Where does the word "target" occur in the entries below? Copy every line that has it.

● ● ● ● ● ● ●

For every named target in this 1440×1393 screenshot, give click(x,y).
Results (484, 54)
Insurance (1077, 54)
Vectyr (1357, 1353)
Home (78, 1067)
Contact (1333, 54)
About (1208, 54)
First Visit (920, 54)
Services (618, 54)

● ● ● ● ● ● ●

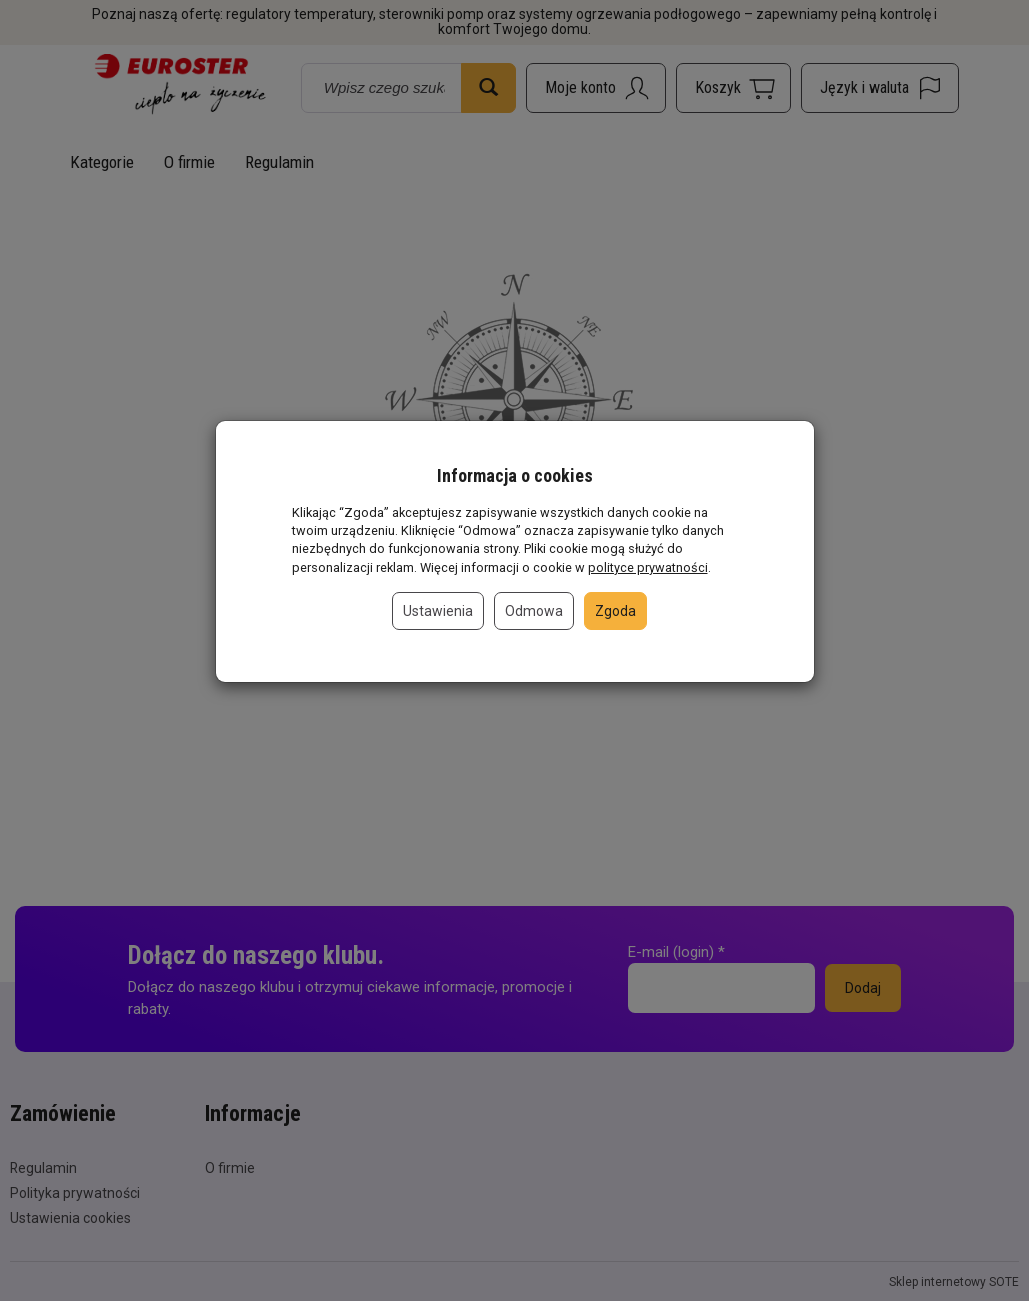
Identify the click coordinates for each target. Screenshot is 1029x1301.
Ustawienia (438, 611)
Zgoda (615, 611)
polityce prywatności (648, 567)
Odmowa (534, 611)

● ● ● ● ● ● ●

◆ Written answer:
For every named target in this 1440×1393 screenshot, give click(x,y).
Identify the click coordinates for each target. Screenshot is 1029x1301.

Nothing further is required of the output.